第7項で、movファイルに書き出される運動データの基本的な処理方法を説明しました。しかし、第7項で扱ったのは、nodeが唯1つだけ存在する、むしろ特殊なケースでした。本項では、一般に複数のnodeが存在する場合のmovファイルの処理方法について説明します。
前項でdummy nodeを追加した入力ファイル「free_rotating_block_dummynode.mbd」には、nodeが全部で2つ含まれています。この入力ファイルを用いてMBDyn解析を行い、結果として得られるmovファイル「free_rotating_block_dummynode.mov」の内容を図1に示します。
movファイルのデータの1列目はnodeラベルです(第7項参照)。図1のデータを見ると、node「1」のデータとnode「2」のデータが一行ごとに交互に書き出されているのが分かります。このようにnodeが2つ存在する場合には、各時間ステップでそれぞれのnodeの運動データが1行ずつ書き出されます。一般にN個のnodeがある場合には、各時間ステップでN個のnodeに対応するN行のデータが書き出されます。(図2参照)
複数のnodeが存在する場合のmovファイルのデータは、図2に示したように一列の中に複数のnodeのデータが織り込まれたフォーマットになっているので、第7項で行ったようにmovファイルの列データをそのまま用いてグラフ等を作成することは出来ません。従って、この場合、データを利用するためには、図3に示すようにデータをnodeごとに分離する処理が必要になります。
図3の処理は、MATLAB等で簡単なプログラムを組むことによって行うことが出来ます。下のリンクは、 movファイルのデータを読み込みつつ同時にこの処理を行ってくれる便利なMATLAB関数のMファイル(及び他のソフトウェア用の類似のプログラムファイル)です。
このMATLAB関数「MBDynLoad」は次のように使用します。
[LABEL,DATA] = MBDynLoad(FILENAME);
FILENAMEに実在するmovファイルのファイル名を代入してこのコマンドを実行すると、LABELにはnodeラベルのリストが格納され、DATAにはnodeごとに分離されたデータが3次元配列として格納されます。DATA(i,j,k)の値は、k番目のnode(ラベル「k」のnodeではないことに注意)のi時間ステップにおけるj列目成分の値です。

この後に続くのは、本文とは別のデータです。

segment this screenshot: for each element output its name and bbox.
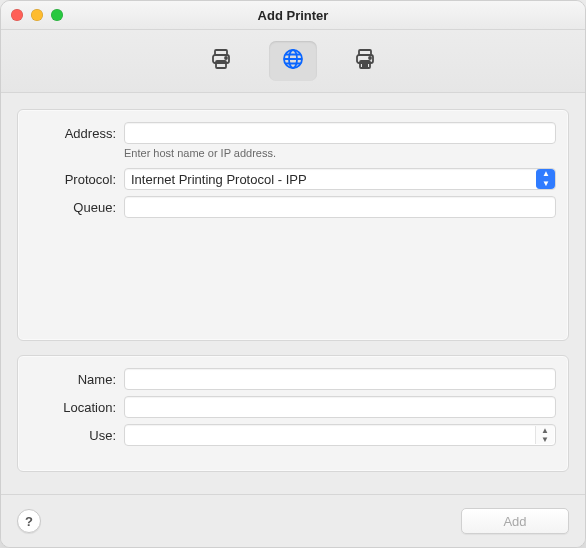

例えば、「sample.mov」をあるmovファイルとし、
[LABEL,DATA] = MBDynLoad('sample.mov');
を実行した時、
x = DATA(:,2,LABEL==5);
とすれば、node「5」のx方向変位の時系列データベクトルを得ることができます。
尚、「MBDynLoad」はmovファイル以外のデータ出力ファイル(ine、frc、jnt)にも同様に適用できます。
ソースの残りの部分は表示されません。